Psychopathic children are;
Extremely willful
Defiant
Independent
Terribly dishonest
Brutally honest
Little thieves
Unempathetic
Devious
Punishment immune
Manipulative
Little liars
Big liars
Are selfish
Unconcerned with your ideas of behaving well
Do not share
Have NO fear of anything
Basically, psychopathic children live in their own world. They are disconnected from the swirling of emotions that neurotypicals frequently have, and they have terrible impulse control. I want what I want when I want it. This is still true, but I am far better equipped at controlling those niggles that say, Ooooo!!!! Want!!!
As a child, this was not my forte. I stole things, lied about them, manipulated people, and said terrible things to them because I had no idea that they were hurtful. I was constantly, and I mean constantly into everything. There was nothing that was safe from me, and my mother thought she was pretty clever.
Lock the Christmas presents in the trunk already wrapped? No problem. At night, I snuck to her purse, flitched her keys, got a knife and the scotch tape, snuck into the dark garage, turned on the light, scaled the car, popped the truck climbed into it, took the knife, slit the tape on the Christmas wrapping until I could figure out what was inside, and then carefully rewrap the gifts, and recovering the scotch tape that I slit with one exactly the same size. Then I would put them all back, climb out of the trunk, close it quietly, shut off the lights, return the keys, and go back to bed.
Patience was not a virtue for me… at all. This is just one of many things that I did, and by the way, I was four when I did that. I was already well-polished on what I had to do to get away with things. I never got caught for the presents thing, though I told my mother about it years later (cue groaning). If you end up with a child like me, you have to learn to be very calm, find my currency, learn to negotiate with a moving target, be more clever than I was, know how to pick your battles, and know that punishment is going to have zero effect on that child.
Psychopathic children are very difficult, but not for the reasons that people tend to think. They have this whole idea in their heads that we are stark raving lunatics with nothing but causing other people harm on our minds. The only thing on my mind as a child was entertainment. I didn’t care what sort of entertainment, just stuff to do.
All of my behavior was focused around what I wanted at that moment. Learning to shift my focus from something bad to something good was the key to my parents' communication with me. It also helped that they insisted on teaching responsibility through a rewards system. I got X when I did Y. They were unfailingly consistent, and it taught me that I could trust that so long as I did what they wanted, I would get what I expected out of it. I mucked it up a ton of times, but, there you have it. Psychopathic children aren’t evil incarnate, but they are balls of fearless energy that isn’t at all bothered by your constant use of the word “NO!”, and in fact find it a bit funny.
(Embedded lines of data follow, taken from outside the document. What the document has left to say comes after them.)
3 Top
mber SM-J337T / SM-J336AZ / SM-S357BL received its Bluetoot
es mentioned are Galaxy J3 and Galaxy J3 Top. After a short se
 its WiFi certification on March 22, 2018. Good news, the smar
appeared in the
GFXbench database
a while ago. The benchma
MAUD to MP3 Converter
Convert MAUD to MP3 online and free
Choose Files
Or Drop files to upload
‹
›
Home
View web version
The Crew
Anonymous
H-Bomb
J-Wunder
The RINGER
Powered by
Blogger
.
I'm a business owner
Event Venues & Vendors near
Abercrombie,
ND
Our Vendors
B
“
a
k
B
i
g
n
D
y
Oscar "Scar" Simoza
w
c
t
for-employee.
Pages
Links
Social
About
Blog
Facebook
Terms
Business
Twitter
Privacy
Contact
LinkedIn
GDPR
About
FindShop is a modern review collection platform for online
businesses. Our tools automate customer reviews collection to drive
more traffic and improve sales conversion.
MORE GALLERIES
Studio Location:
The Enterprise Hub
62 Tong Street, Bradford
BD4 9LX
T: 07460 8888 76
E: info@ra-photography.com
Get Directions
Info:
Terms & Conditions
No, but I’m gonna do it anyway.
I was a devious little nightmare that is lucky to have survived her childhood. I was so much of a handful that my mother would take photographs of me while I was sleeping so she could remind herself that there were times… that I was still.
Did you care about making friends?
I thank you for the honesty. Your mother should win a parenting award, but I think having you be a successful adult is a big one.
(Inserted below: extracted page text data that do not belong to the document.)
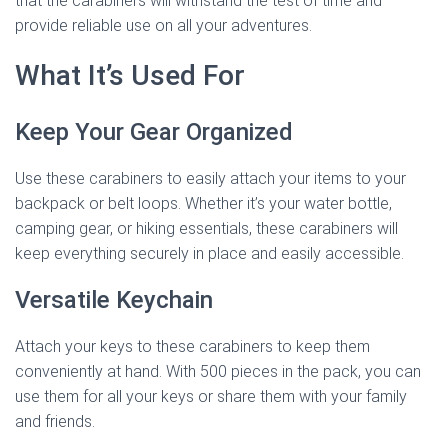
that the carabiners will withstand the test of time and
provide reliable use on all your adventures.
What It’s Used For
Keep Your Gear Organized
Use these carabiners to easily attach your items to your
backpack or belt loops. Whether it’s your water bottle,
camping gear, or hiking essentials, these carabiners will
keep everything securely in place and easily accessible.
Versatile Keychain
Attach your keys to these carabiners to keep them
conveniently at hand. With 500 pieces in the pack, you can
use them for all your keys or share them with your family
and friends.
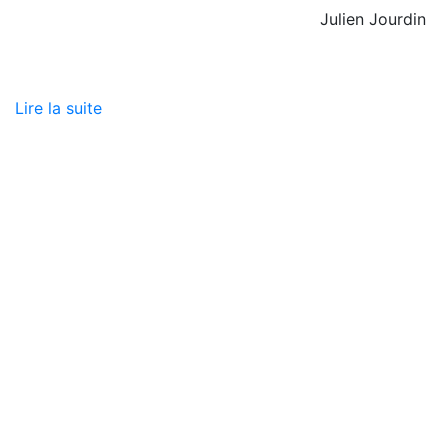
Julien Jourdin
Lire la suite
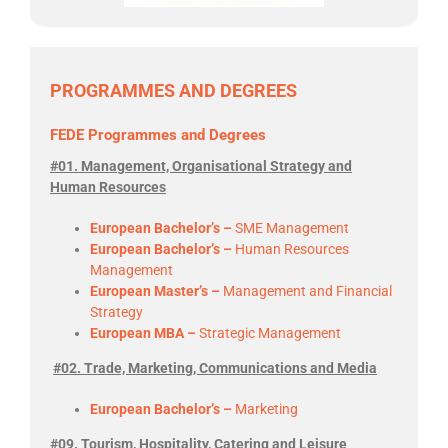
PROGRAMMES AND DEGREES
FEDE Programmes and Degrees
#01. Management, Organisational Strategy and
Human Resources
European Bachelor’s –
SME Management
European Bachelor’s –
Human Resources
Management
European Master’s –
Management and Financial
Strategy
European MBA –
Strategic Management
#02. Trade, Marketing, Communications and Media
European Bachelor’s –
Marketing
#09. Tourism, Hospitality, Catering and Leisure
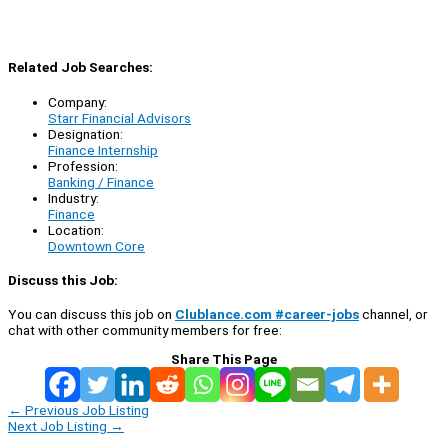
Related Job Searches:
Company:
Starr Financial Advisors
Designation:
Finance Internship
Profession:
Banking / Finance
Industry:
Finance
Location:
Downtown Core
Discuss this Job:
You can discuss this job on
Clublance.com #career-jobs
channel, or
chat with other community members for free:
Share This Page
←
Previous Job Listing
Next Job Listing
→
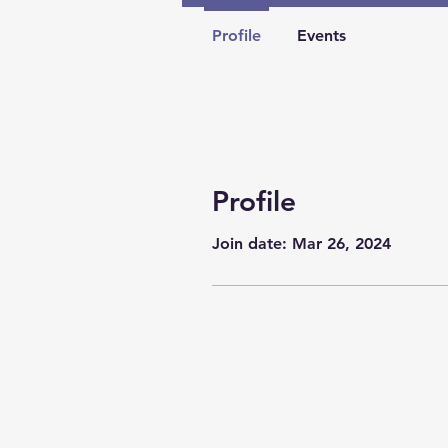
Profile
Events
Profile
Join date: Mar 26, 2024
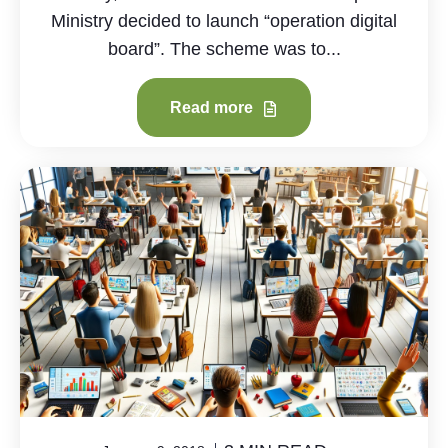
Ministry decided to launch “operation digital
board”. The scheme was to...
Read more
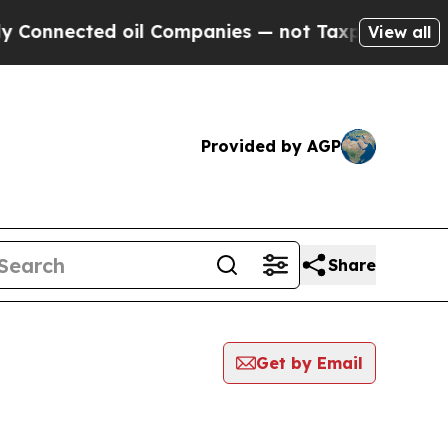
Connected oil Companies — not Taxpayers — the Ch
View all
Provided by AGP
Share
Get by Email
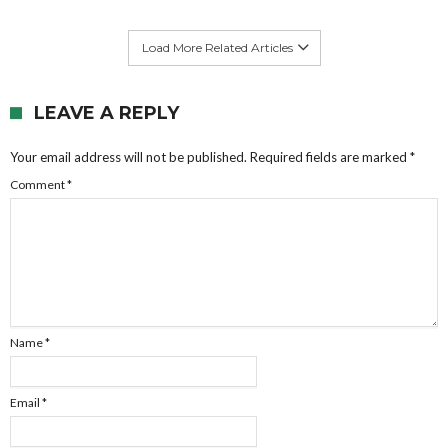
Load More Related Articles
LEAVE A REPLY
Your email address will not be published.
Required fields are marked
*
Comment
*
Name
*
Email
*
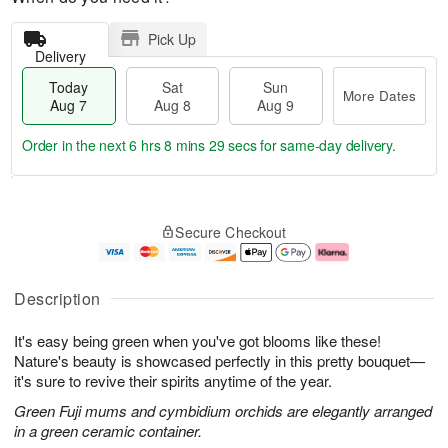
Pick Up
Delivery
Today
Sat
Sun
More Dates
Aug 7
Aug 8
Aug 9
Order in the next
6 hrs 8 mins 28 secs
for same-day delivery.
T
M
o
S
S
o
Secure Checkout
d
a
u
r
a
t
n
e
y
A
A
D
A
u
u
a
Description
u
g
g
t
g
8
9
e
It's easy being green when you've got blooms like these!
7
s
Nature's beauty is showcased perfectly in this pretty bouquet—
it's sure to revive their spirits anytime of the year.
Green Fuji mums and cymbidium orchids are elegantly arranged
in a green ceramic container.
The movie “Let’s Talk About Kevin” really disturbed me. I thought it well done, but now that I see some of your points I understand it not to be as good as I thought. The way that Kevin just tortured his sister, defied his mother just for the joy of it (shouldn’t have experienced that, I understand) and all the killing, without emotion, especially that of his family, was disturbing. I have learned that psychopaths, although not like NT’s, DO have blunted emotions, so that seemed wrong, too. Correct me if I have misrepresented the psychopath (knowing that everyone, NT, psychopathic or otherwise are each their own person and generalizations are a slippery slope).